Long before recorded history, humans identified divinity in the natural world. Across the globe, cave paintings and petroglyphs represent the land, the animals and the supernatural. Prehistoric burial mounds and henges of Northern Europe align with equinoxes and solstices. At Newgrange in Ireland, decorated stone carvings record the phases of the moon and depict rays emerging over the horizon at sunrise. Contemporary viewers can only infer the exact meanings of these monumental relics, etched with waves, spirals and diamonds juxtaposed with recognizable imagery.

As contemporary innovation, architecture, technology and design increasingly position each person as the master of their own exclusive universe, the artists in Concerning The Spiritual In Landscape have humbly venerated the life-giving light, ever-present matter and perpetual cycles of nature that bring forth all things.

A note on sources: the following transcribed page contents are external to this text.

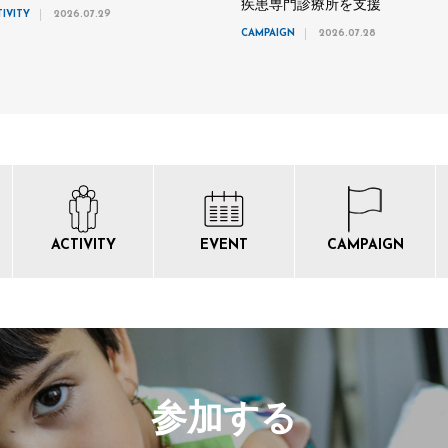
疾患専門診療所を支援
TIVITY
2026.07.29
CAMPAIGN
2026.07.28
ACTIVITY
EVENT
CAMPAIGN
参加する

Martha Armstrong, Larry Francis, Mari Elaine Lamp, Bruce Pollock, Jeffrey Reed and Celia Reisman have found a form of sanctity within cities and suburbs. In their works, highway bridges become cloisters. Powerlines reference crosses from Abrahamic faiths. Glimmering sunlight offers a taste of milk and honey as it streams through familiar manmade structures.

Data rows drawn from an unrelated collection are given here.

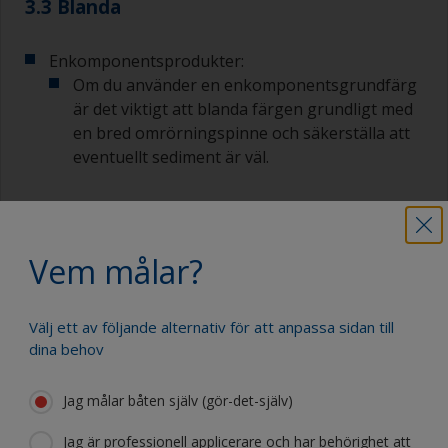
3.3 Blanda
Enkomponentsprodukter:
Om du använder en enkomponentsgrundfärg
är det viktigt att blanda färgen grundligt med
en bred omrörningspinne och säkerställa att
eventuellt sediment är väl.
Tvåkomponentsprodukter:
Vem målar?
Om du använder en tvåkomponentsgrundfärg
börjar du med att blanda de enskilda
komponenterna
Välj ett av följande alternativ för att anpassa sidan till
noga.Tvåkomponentsprodukter har en
dina behov
begränsad användningstid efter de blandats.
Se etiketten eller det tekniska databladet för
Jag målar båten själv (gör-det-själv)
mer information.
Jag är professionell applicerare och har behörighet att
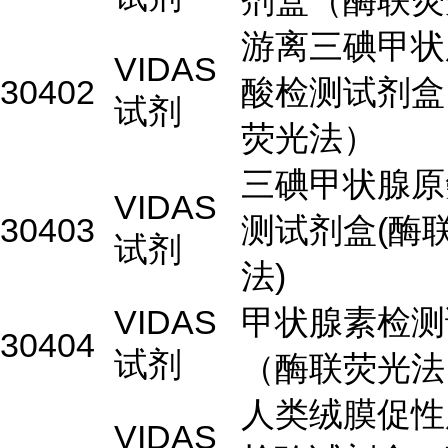
剂盒（酶联荧
游离三碘甲状
VIDAS
30402
酸检测试剂盒
试剂
荧光法）
三碘甲状腺原
VIDAS
30403
测试剂盒(酶
试剂
法)
VIDAS
甲状腺素检测
30404
试剂
（酶联荧光法
人类绒膜促性
VIDAS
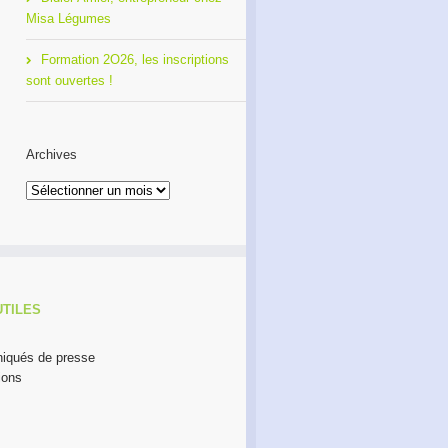
Misa Légumes
Formation 2O26, les inscriptions
sont ouvertes !
Archives
Archives
UTILES
qués de presse
ions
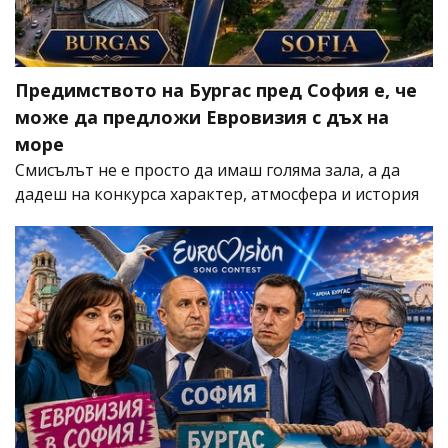
Предимството на Бургас пред София е, че
може да предложи Евровизия с дъх на
море
Смисълът не е просто да имаш голяма зала, а да
дадеш на конкурса характер, атмосфера и история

Venturing further into Arcadia, Perky Edgerton, Kurt Moyer, and Thomas Paquette practice shinrin-yoku, or “forest bathing”, in the sacred atmosphere of the woods. Rich and complex colors in their works suggest a potpourri of smells, sounds and sights, veritable field guides to the Divine. Douglas Martenson exalts a saintly boulder on the rocky shores of coastal Maine, while Ann Lofquist paints pastoral panoramas and picturesque suggestions of a promised land.

Colleen McCubbin Stepanic and Ying Li’s vivacious colors praise the environment’s plentiful foliage and flowers. Likewise, Michael Gallagher, Kati Gegenheimer and Bethann Parker observe compelling patterns in nature. For Gallagher, human perception is in constant dialogue with the earth’s landscape, opening philosophical inquiries into what exists and what is known. Gegenheimer and Parker document the cycles that chronicle life, such as the rising and setting of the sun, interpreting preserved teachings in their painted works.

The ineffable bond between landscape and spirituality attests to the intimate connection and reverence humankind has had for the natural world since the earliest forms of material culture. In Concerning The Spiritual In Landscape, the perceptibly divine is on full display, enriching our lives, both collectively and as individuals.